I was a fat kid who lost fat at puberty, and by 20s was about 75 at 5,9ish,
reasonably muscular, but for various reasons went down to 59 (no health
issues, just bad nutrition, sleep depravation, and over exuberance with
programming) in mid 20s. I didn't even realize it was so drastic until someone
asked my weight and I said 75 and they ROFL. I was pathetically skinny. I
started lifting, specifically 5x5 (google it), and did bodyweight exercises.
mainly pushups, chinups and squats, and this, along with some generous diet
got me to about 80 in six months (probably 15% fat). I am not sure if in my
case it was 'restoring' the 'native weight', but it certainly helped. Now mid
30s I make sure I remain between 75 and 80.

PS: Go easy on deadlifts. It gets pretty nasty if you have bad form and come
close to lifting 50kgs. It will hurt everything when done wrong - shoulders,
wrists, biceps, back, knees - just like it is supposed to build everything
when done properly. Same applies to squats, rows and ohp. Practice under
supervision of an instructor, or take it really really REALLY slowly to
perfect the form. I did the latter. When executed properly, there is no
exercise as exhilarating as deads, except probably ohp and chinups.

------
samblr
I have been skinny all my life but now I weigh 80 kilos which is just below
healthy BMI for my height and happy to share my struggle.

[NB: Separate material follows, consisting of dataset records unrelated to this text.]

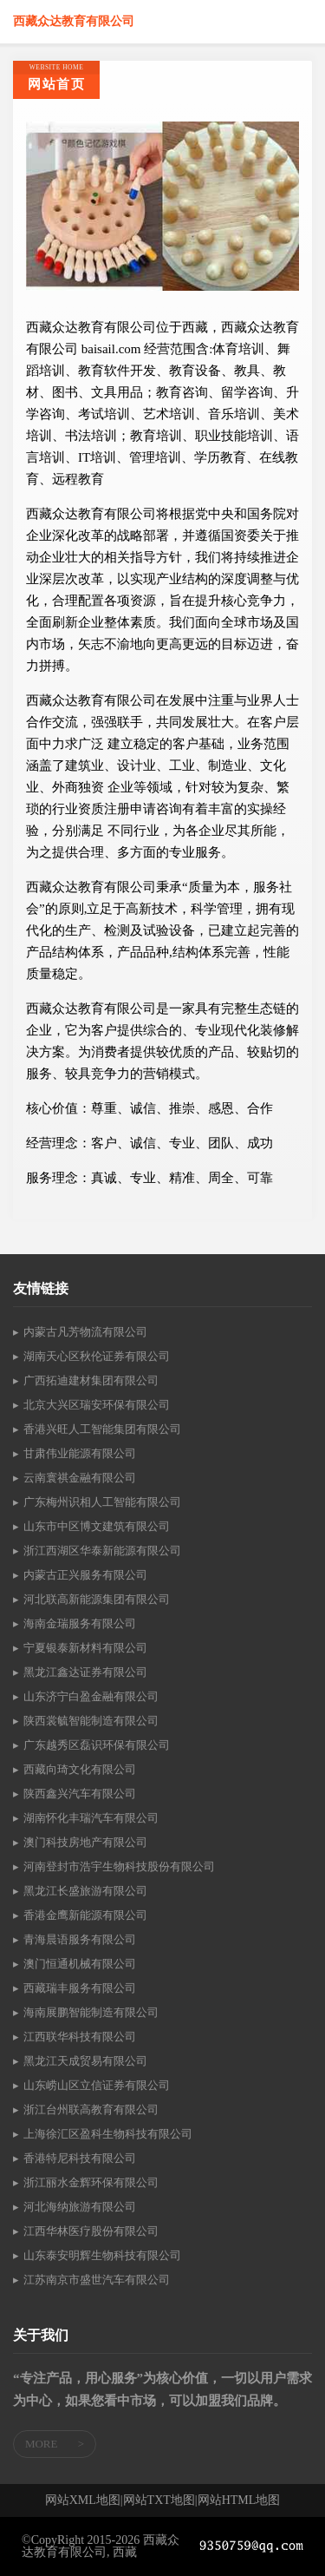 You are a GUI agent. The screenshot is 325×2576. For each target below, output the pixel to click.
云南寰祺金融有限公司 (79, 1477)
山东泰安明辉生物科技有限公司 (102, 2255)
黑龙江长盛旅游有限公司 (85, 1890)
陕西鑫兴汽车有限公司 (79, 1793)
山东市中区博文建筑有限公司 (96, 1526)
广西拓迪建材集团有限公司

I was 19 when I joined gym and quit - I was not really fit to lift lot of
weights to be frank. Was kind of embarrassed. Then I worked on strength from
body weight exercises. This was a really good foundation when I look back now.
I was able to do 80 pushups in one go. But then I was weighing only 55-58
kilos I think - I should say weighing less helped there! Then joined gym again
- this time I could lift lot of weights but with little gains. Then I quit gym
for long time and I hovered around 62-65 in weight till I was 27. Gosh I was
skinny.

Then I started to work out again. This time it was mostly about finding what
diet works for you. For me it was organic lean meat, organic eggs, plenty of
fruits (juice) and grounded almond. And strictly no alcohol not even a drop of
beer. My weight shot up in 6 months! I was kind of surprised. In the end I
could not believe that was so easy.

(edit)Exercises : Bench press, squats.

------
stevekemp
> Is it just about high protein diet and lifting weights?

Pretty much, yes.

You need to lift heavy things, and eat enough (protein is good, obviously, but
you also need other things) to develop muscles.

------
RUG3Y
Specific lifts can really help. Squatting and deadlifting has done a lot for
me. If you're skinny and you've never lifted, something along the lines of
Starting Strength or a 5x5 would probably be really helpful for you.

------
drakonka
Lifting has helped me the most I think. I didn't gain any dramatic amount of
weight, just 5-7kg or so, but the visual difference is pretty noticeable in
muscle and overall shape from how I used to look.